[J-core] 64 bit ISA (Re: Jcore mailing list and tutrle board)

BGB cr88192 at gmail.com
Fri Jul 7 14:25:59 EDT 2017


On 7/7/2017 6:06 AM, D. Jeff Dionne wrote:
> On Jul 7, 2017, at 3:28, BGB <cr88192 at gmail.com> wrote:
>
> Hi BGB,
>
> It seems like what you are working with is quite a redesign of the ISA.  I wouldn't do that, such approaches usually wind up as personal experiments.  Backward compatibility is the order of the day for an instruction set architecture upgrade.  Something completely different is going to run into adoption problems, and as such not be of much interest to anyone except as an exercise (unless it catches on, and then it's a different ISA).  One thing that is important for any potential 64bit extension is the 32bit mode should be fully compatible with the existing toolchains and OS, meaning the mode switch is well defined and on the fly switching as seamless as possible.

it is backwards compatible, and builds directly on the existing 
instruction encoding.

there are limits though, namely that if it needs to deal with 64-bit 
registers & addresses, then normal 32-bit code wont be able to work 
correctly in 64-bit mode (it will either truncate addresses or otherwise 
mess up with mismatched data sizes or similar).


the arch would be able to run 64-bit kernel code with 32-bit userland 
code (like is typical in Windows), though the reverse probably wont be 
true. the CPU would boot in 32-bit mode, so it is mostly up to the OS to 
enable 64-bit operation and similar (otherwise, it should act basically 
about like an SH4).


but, if one wants quadwords in 32-bit code, this is easier, and can be 
done while still in 32-bit mode.
I was mostly just considering it "non-canonical" for various reasons 
(mostly that a 32-bit OS, and the existing C ABI, would not preserve 
registers correctly, and also to avoid making it an issue for "32-bit 
only" cores).

say, we have a 32 and a 64 bit core; ideally code compiled in 32-bit 
mode should work equivalently on both cores.

it could also be possible to do mixed 32/64 code via thunking, but this 
would add a lot of hair.


> One main reason we started with SHcompact as the ISA is the memory footprint, and the external bus access patterns (not to ignore of all the toolchain and OS infrastructure that was mostly there already).  In embedded systems, memory access patterns and bandwidth is of critical importance.  We have, for instance, massive data flows through the DMA engines in our products and the CPUs have to co-exist usefully using the same DDR memory.

this is still based on SHcompact.

I didn't abandon it for an SHmedia like approach or something (or switch 
to an entirely different ISA design).


> Also keep in mind that as soon as you have 32 bit instruction words, your clean RISC (like) architecture starts to 'degrade' (maybe, my opinion ;).  Much better to have a mode bit in the status register, for instance, and avoid variable length instructions... those can also double your external memory instruction bandwidth (which is important, see above).

yeah, this falls more into the variable-length-instruction camp (sort of 
like SH-2A and SH-DSP).

as noted, there is hardly any space left for new 16-bit instructions, so 
I opted instead to escape-code into 32-bit instruction forms, where 
there is a bit more space left for adding instructions.

this allows being more sparing with the remaining opcode space for 
16-bit ops.


there are a pair of bits SR.JQ and SR.DQ, which are used to control the 
operating mode.
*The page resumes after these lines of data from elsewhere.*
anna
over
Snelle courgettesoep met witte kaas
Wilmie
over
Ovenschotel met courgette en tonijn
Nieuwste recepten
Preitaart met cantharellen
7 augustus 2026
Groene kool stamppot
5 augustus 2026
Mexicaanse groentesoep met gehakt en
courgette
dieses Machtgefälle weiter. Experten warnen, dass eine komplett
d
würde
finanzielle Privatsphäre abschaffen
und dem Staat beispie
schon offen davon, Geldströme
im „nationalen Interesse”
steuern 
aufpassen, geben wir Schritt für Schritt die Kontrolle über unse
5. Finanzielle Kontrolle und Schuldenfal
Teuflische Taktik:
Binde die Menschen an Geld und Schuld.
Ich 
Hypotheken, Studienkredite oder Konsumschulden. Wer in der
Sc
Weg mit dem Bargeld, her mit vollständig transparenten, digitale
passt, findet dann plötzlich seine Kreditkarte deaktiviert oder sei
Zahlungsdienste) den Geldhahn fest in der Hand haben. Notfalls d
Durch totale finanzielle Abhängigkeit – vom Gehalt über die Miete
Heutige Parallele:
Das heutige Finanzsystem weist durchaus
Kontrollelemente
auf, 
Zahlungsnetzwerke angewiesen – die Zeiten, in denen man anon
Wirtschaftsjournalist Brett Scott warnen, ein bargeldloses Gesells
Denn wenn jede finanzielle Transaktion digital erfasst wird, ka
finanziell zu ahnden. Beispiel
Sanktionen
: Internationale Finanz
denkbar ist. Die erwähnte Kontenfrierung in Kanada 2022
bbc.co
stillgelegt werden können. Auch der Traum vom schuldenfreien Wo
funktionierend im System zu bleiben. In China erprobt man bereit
SR.JQ means it is in 64-bit mode, and SR.DQ may be used 
to set the current working size for 16-bit integer instructions, as 
needed. if SR.JQ is clear then currently DQ is ignored.
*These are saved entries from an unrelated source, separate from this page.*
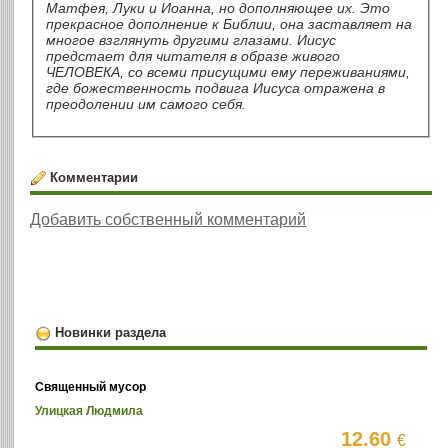
Матфея, Луки и Иоанна, но дополняющее их. Это
прекрасное дополнение к Библии, она заставляет на
многое взглянуть другими глазами. Иисус
предстает для читателя в образе живого
ЧЕЛОВЕКА, со всеми присущими ему переживаниями,
где божественность подвига Иисуса отражена в
преодолении им самого себя.
Комментарии
Добавить собственный комментарий
Новинки раздела
Священный мусор
Улицкая Людмила
12.60
€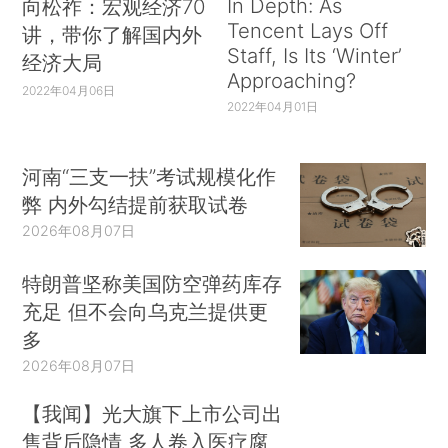
In Depth: As
向松祚：宏观经济70
Tencent Lays Off
讲，带你了解国内外
Staff, Is Its ‘Winter’
经济大局
Approaching?
2022年04月06日
2022年04月01日
河南“三支一扶”考试规模化作
弊 内外勾结提前获取试卷
2026年08月07日
特朗普坚称美国防空弹药库存
充足 但不会向乌克兰提供更
多
2026年08月07日
【我闻】光大旗下上市公司出
售背后隐情 多人卷入医疗腐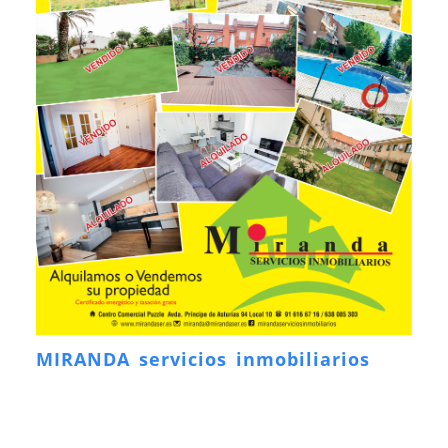
MIRANDA servicios inmobiliarios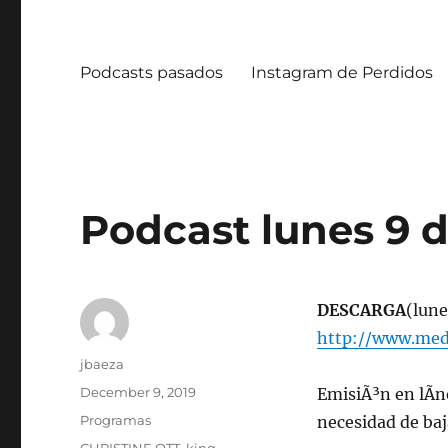
Podcasts pasados
Instagram de Perdidos
Podcast lunes 9 
DESCARGA
(lune
http://www.med
Author
jbaeza
Posted
December 9, 2019
EmisiÃ³n en lÃ­n
on
Categories
Programas
necesidad de ba
Tags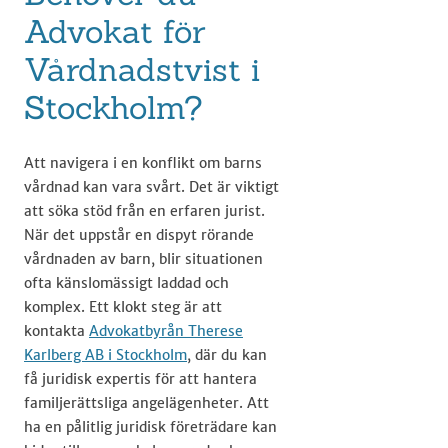
Advokat för
Vårdnadstvist i
Stockholm?
Att navigera i en konflikt om barns
vårdnad kan vara svårt. Det är viktigt
att söka stöd från en erfaren jurist.
När det uppstår en dispyt rörande
vårdnaden av barn, blir situationen
ofta känslomässigt laddad och
komplex. Ett klokt steg är att
kontakta
Advokatbyrån Therese
Karlberg AB i Stockholm
, där du kan
få juridisk expertis för att hantera
familjerättsliga angelägenheter. Att
ha en pålitlig juridisk företrädare kan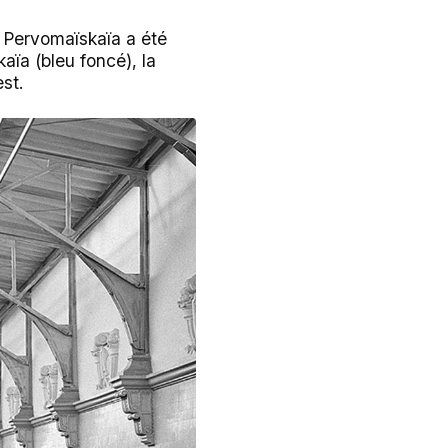
on Pervomaïskaïa a été
aïa (bleu foncé), la
est.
the use of 32-bit instruction forms with explicit sizes avoids the need 
to endlessly toggle the DQ bit (which can eat more space than using the 
larger instruction forms in many cases).


most instructions are 16-bit, but a subset of the experimental design is 
32-bit instructions.
     as-is, these are mostly prefixed with 8Exx and 8Cxx
     but I was also testing with some of the SH2A MOV forms (0xx0, 0xx1, 
3xx1)
         they are effective, but if needed may still omit them.
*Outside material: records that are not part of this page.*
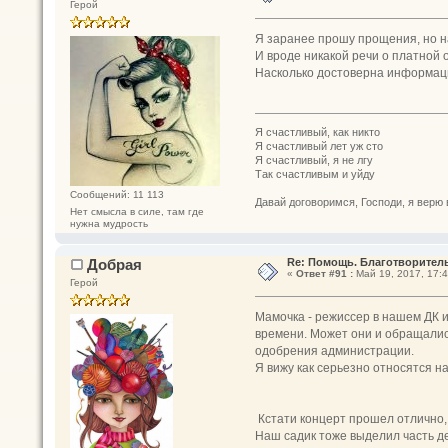
Герой
Я заранее прошу прощения, но н
И вроде никакой речи о платной 
Насколько достоверна информац
Я счастливый, как никто
Я счастливый лет уж сто
Я счастливый, я не лгу
Так счастливым и уйду
Сообщений: 11 113
Давай договоримся, Господи, я верю 
Нет смысла в силе, там где
нужна мудрость
Добрая
Re: Помощь. Благотворител
«
Ответ #91 :
Май 19, 2017, 17:4
Герой
Мамочка - режиссер в нашем ДК и 
времени. Может они и обращались
одобрения администрации.
Я вижу как серьезно относятся н
Кстати концерт прошел отлично, 
Наш садик тоже выделил часть де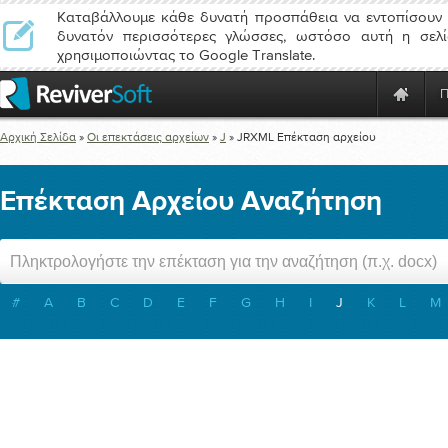
Καταβάλλουμε κάθε δυνατή προσπάθεια να εντοπίσουν 
δυνατόν περισσότερες γλώσσες, ωστόσο αυτή η σελί
χρησιμοποιώντας το Google Translate.
Αρχική Σελίδα
»
Οι επεκτάσεις αρχείων
»
J
»
JRXML
Επέκταση αρχείου
Επέκταση Αρχείου Αναζήτηση
#
A
B
C
D
E
F
G
H
I
J
K
L
M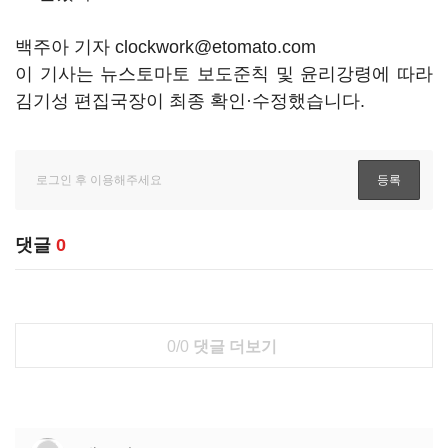
백주아 기자 clockwork@etomato.com
이 기사는 뉴스토마토 보도준칙 및 윤리강령에 따라
김기성 편집국장이 최종 확인·수정했습니다.
댓글
0
0/0
댓글 더보기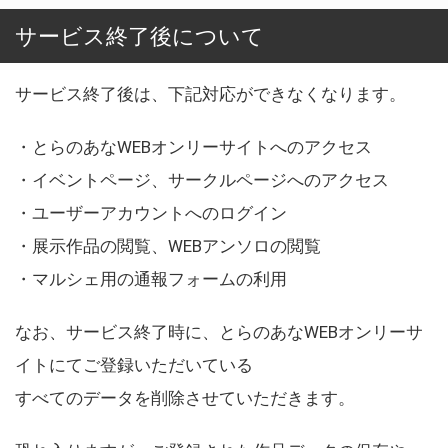
サービス終了後について
サービス終了後は、下記対応ができなくなります。
・とらのあなWEBオンリーサイトへのアクセス
・イベントページ、サークルページへのアクセス
・ユーザーアカウントへのログイン
・展示作品の閲覧、WEBアンソロの閲覧
・マルシェ用の通報フォームの利用
なお、サービス終了時に、とらのあなWEBオンリーサ
イトにてご登録いただいている
すべてのデータを削除させていただきます。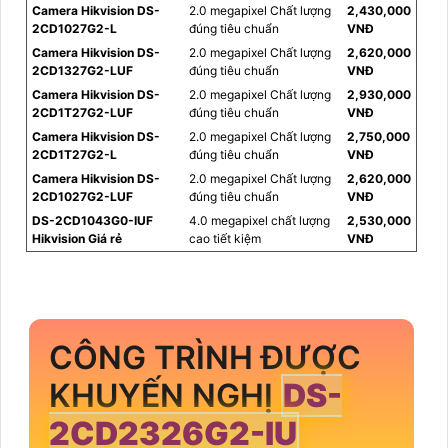
Camera Hikvision DS-
2.0 megapixel Chất lượng
2,430,000
2CD1027G2-L
đúng tiêu chuẩn
VNĐ
Camera Hikvision DS-
2.0 megapixel Chất lượng
2,620,000
2CD1327G2-LUF
đúng tiêu chuẩn
VNĐ
Camera Hikvision DS-
2.0 megapixel Chất lượng
2,930,000
2CD1T27G2-LUF
đúng tiêu chuẩn
VNĐ
Camera Hikvision DS-
2.0 megapixel Chất lượng
2,750,000
2CD1T27G2-L
đúng tiêu chuẩn
VNĐ
Camera Hikvision DS-
2.0 megapixel Chất lượng
2,620,000
2CD1027G2-LUF
đúng tiêu chuẩn
VNĐ
DS-2CD1043G0-IUF
4.0 megapixel chất lượng
2,530,000
Hikvision Giá rẻ
cao tiết kiệm
VNĐ
CÔNG TRÌNH ĐƯỢC
KHUYẾN NGHỊ
DS-
2CD2326G2-IU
for HW, I had imagined it could be possible to use a multi-stage decode 
for them:
     first cycle, reads the prefix, does nothing (sees prefix and sets 
some internal state)
         ex: first cycle only does something for 16-bit instructions.
     next cycle, reads the second word, does something.
         probably switches to alternate instruction decoding based on 
the first word.

charts for SH2A seemed to imply they were decoded all at once though, vs 
needing multiple clocks, so dunno.


in earlier ideas (and as a vestige in the existing spec) there were 
64-bit and some 48-bit instruction forms, but I have basically dropped 
these (limiting everything to 32 bits), as this would make everything 
unnecessarily complicated (and for very little gain).


> So in sum:
> - Keep the 32bit mode as is.  Any proposed additions to the ISA that get accepted will be by hard won, on the merits, battles ;)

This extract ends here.